Exercise: The records below must be copied in full; omit the images.

[Dataset items]

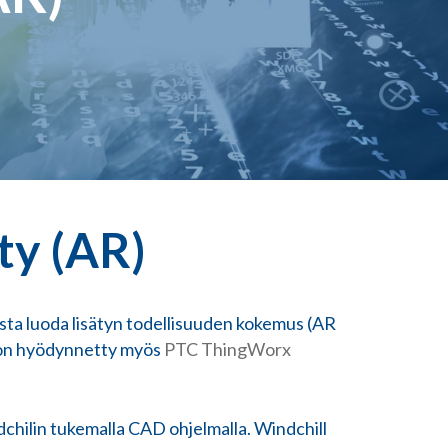
ty (AR)
lista luoda lisätyn todellisuuden kokemus (AR
ta on hyödynnetty myös
PTC ThingWorx
ndchilin tukemalla CAD ohjelmalla. Windchill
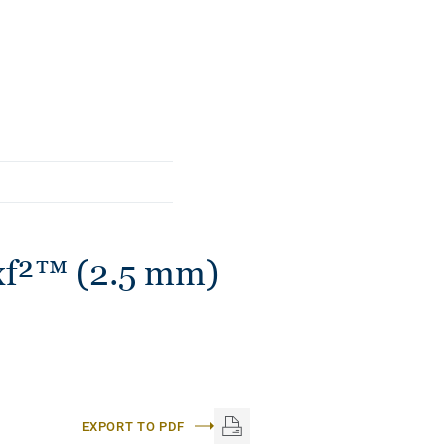
нена за допомогою
нолеуму довговічність,
вання.
f²™ (2.5 mm)
EXPORT TO PDF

Task answer:
ty (AR)
lista luoda lisätyn todellisuuden kokemus (AR
ta on hyödynnetty myös
PTC ThingWorx
ndchilin tukemalla CAD ohjelmalla. Windchill
нена за допомогою
нолеуму довговічність,
вання.
f²™ (2.5 mm)
EXPORT TO PDF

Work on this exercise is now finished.